La segunda sonata (una de las piezas más experimentales de Chopin), con un aire que recuerda a la de Godowsky, no tiene tanto dramatismo como la versión de Gilels de 1949, pero sí es más comedido que este en el scherzo y posee una solemnidad impactante y tenebrosa, sobre todo en el tercer movimiento, la archifamosa "Marcha fúnebre" (quizás los trinos graves de las secciones externas sean un poco bruscos), un toque poderoso, así como una intensa sensación de agobio en los dos primeros movimientos y en el confuso y breve último, que suena raro incluso hoy día, así que debió de dejar boquiabiertos a sus contemporáneos. La tercera sonata es servida con no menos maestría, detallismo y expresividad (recuerda en este caso a la de Brailowsky), conteniendo más el volumen, sin el toque netamente romántico de Sergio Fiorentino y sin su fuerza inusitada en el complicado último movimiento, que, no obstante, echa chispas en manos de Pollack y es más preciso.

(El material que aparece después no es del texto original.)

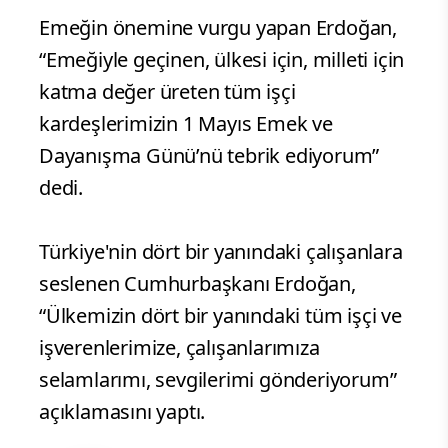
Emeğin önemine vurgu yapan Erdoğan,
“Emeğiyle geçinen, ülkesi için, milleti için
katma değer üreten tüm işçi
kardeşlerimizin 1 Mayıs Emek ve
Dayanışma Günü’nü tebrik ediyorum”
dedi.
Türkiye'nin dört bir yanındaki çalışanlara
seslenen Cumhurbaşkanı Erdoğan,
“Ülkemizin dört bir yanındaki tüm işçi ve
işverenlerimize, çalışanlarımıza
selamlarımı, sevgilerimi gönderiyorum”
açıklamasını yaptı.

Los nocturnos constituirían, después de las hasta ahora insuperadas lecturas de Maria Joao Pires, mi segunda opción (lástima que solo se incluyan dos), un prodigio de delicadeza ejecutado sin las dulzonerías habituales; algo que puede afirmarse también de la cuarta balada, atacada sin ninguna suerte de manierismos y con una decisión que la hace sonar más vitalista que de costumbre.

En general, puede decirse que los tempi están excelentemente escogidos, sin apresuramientos injustificados ni lentitudes obsesivas; un sabor remotamente jazzístico asoma la cabeza aquí y allá, entre una sonoridad intensa pero sin excesos que aporta luz a cada rincón de la partitura. El piano posee una gran sonoridad, pero está un punto demasiado afilado, y en la grabación se habría agradecido algo más de espacio (parece haber sido grabada desde muy cerca, con lo cual el sonido no es todo lo bonito que podría haber sido, pero sin más problemas en ese aspecto).
 
¿De verdad son tan buenas?
 
 
 
Excepción hecha de un puñado de ellas, las mazurkas nunca han sido mi parte favorita de la obra de Chopin. Durante años, la única versión de las mismas que tuve, hasta que adquirí la alabadísima de Rubinstein en 1938 (que me parece insuperable en este repertorio, salvedad hecha de su mal sonido) y la excelente de Cor de Groot tocada en un Pleyel de 1847, fue esta en dos volúmenes de la pianista turca Idil Biret, que no me satisfacían gran cosa, por su brusquedad en los fortes, su rigidez, el desagradable sonido del piano y pobre calidad de grabación, y su "peculiar" tratamiento del ritmo. Tanto era mi desagrado que, de hecho, doné ambos discos sin pena. Siendo honestos, sin embargo, he de advertir que las críticas que he visto de esta integral son en general muy postivas (cuatro o cinco estrellas en otras amazonías, con alguna degradación ocasional a las tres), de forma que tal vez el problema sea mío. Yo, no se la recomiendo.